Now there are probably cunning ways to make it work so that x goes into
inner() rather than outer(), but the level of complexity is increasing
and the likelihood of bugs and gotchas and weird unexpected corner cases
is high. And even if we can get it perfectly right, it is still a
backwards-incompatible change due to putting the loop variable in its
own scope rather than the function scope.

maksym · September 12, 2021, 4:44pm

Steven, I appreciate your patience!

you were surprised that code using a forward reference didn’t fail

this was a bit of a tongue in cheek and i’ve elaborated why i made that comment in my reply to Serhiy: Make lambdas proper closures - #13 by maksym

to reiterate - i would make distinction in name resolution between functions and variables, but i realize that in python it’s not possible because both are just names and functions just happen to be callable. not suggesting anything needs to change here.
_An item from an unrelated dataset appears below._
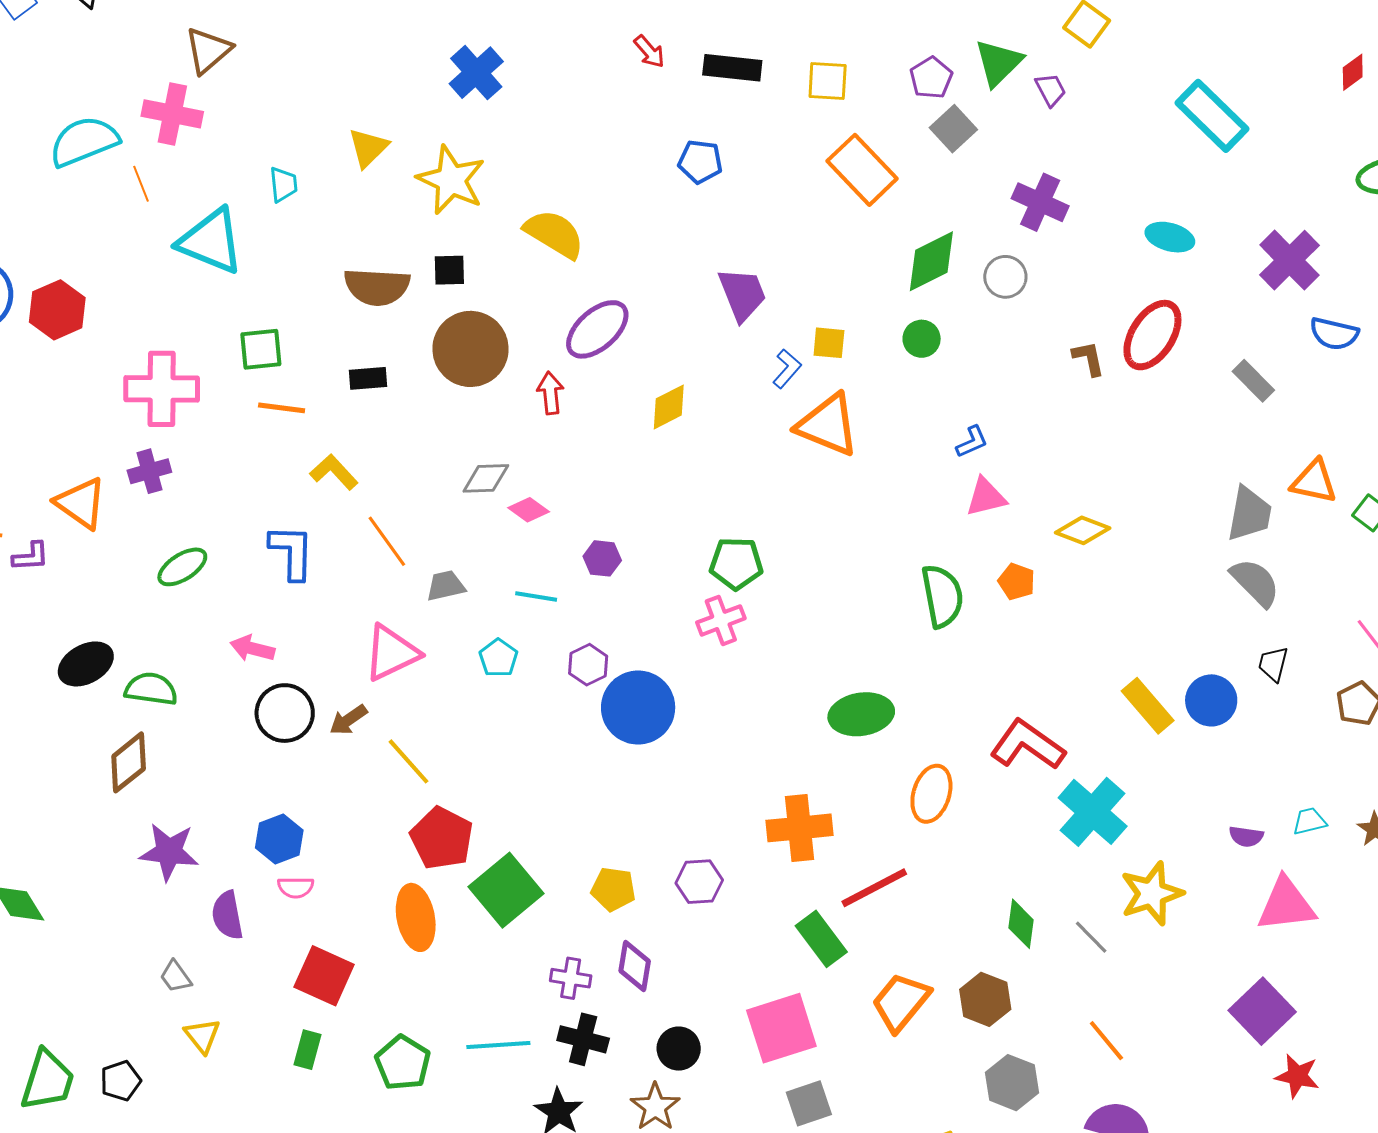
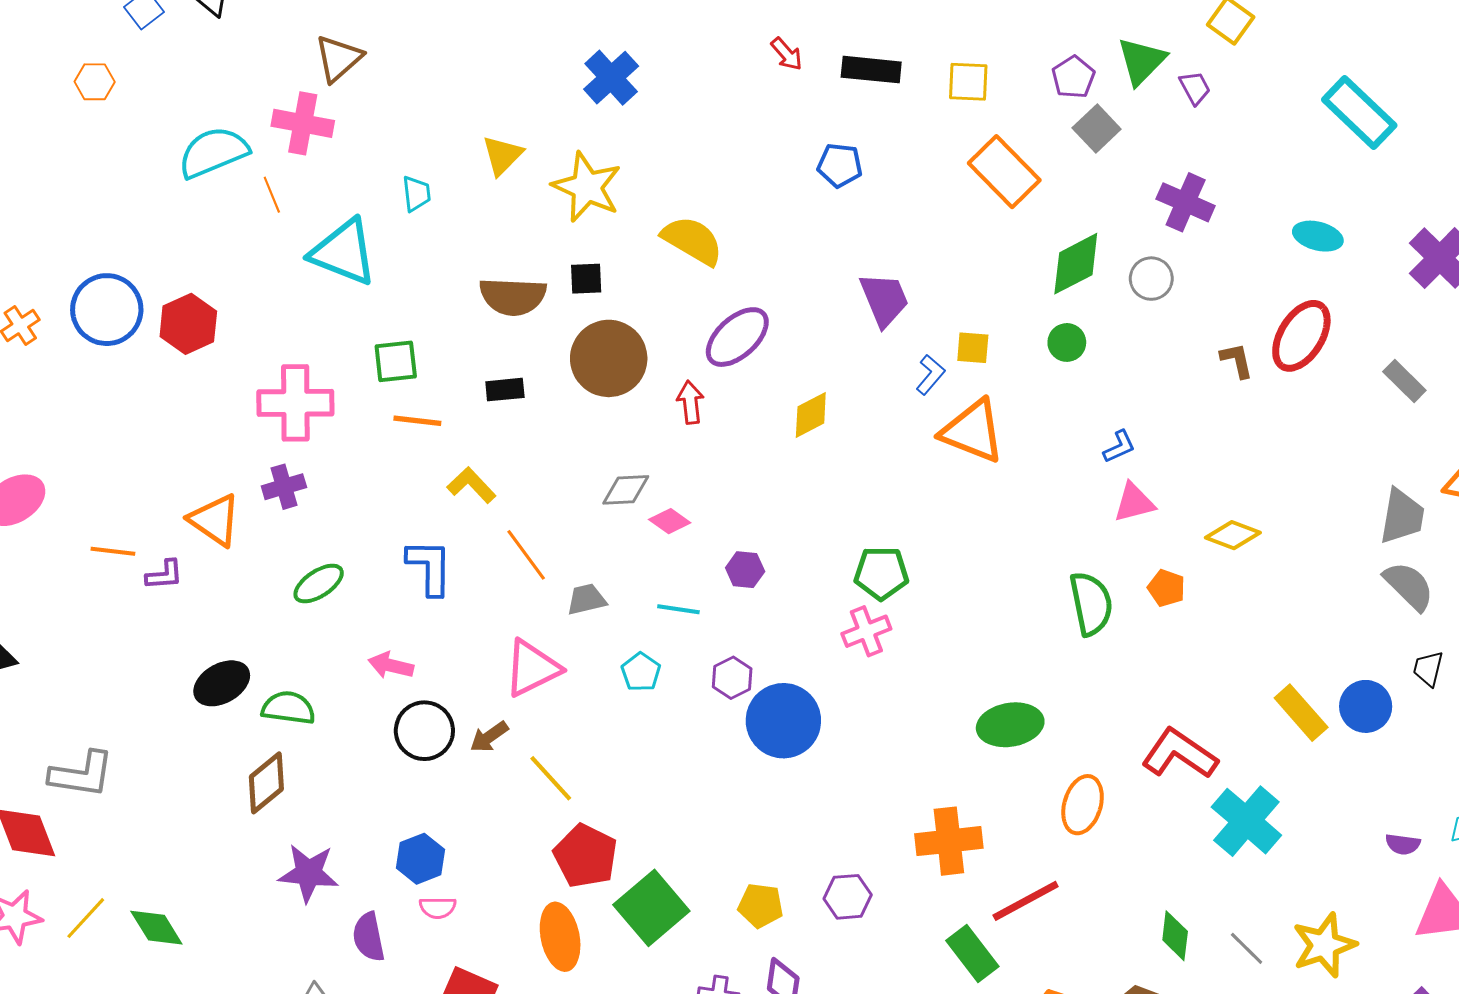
yellow star: (1152, 894) -> (1324, 945), moved

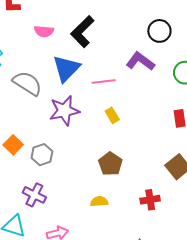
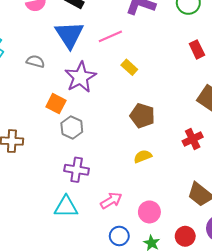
gray semicircle: (27, 83) -> (35, 61), size x0.6
orange square: (13, 145) -> (56, 104), moved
Regarding loop rolling, we both agree that there is no one true answer on how to unroll, but in then whichever way to unroll we choose, we can pick the right scoping rules to satisfy rolled/unrolled equivalency. I don’t understand why you seem to insist that there wouldn’t be equivalency with iteration-scoped loop variables?

As for your examples with x variable, i think we’re getting sidetracked as my suggestion would be only to make loop variables iteration-scoped (only item in your examples) and leave everything else working as it did before. Also it seems completely doable for me to let the last iteration of loop variables to leak into outer scope to remain compatible with essentially all existing workflows.

Thanks for making that poll and linking lots of useful context!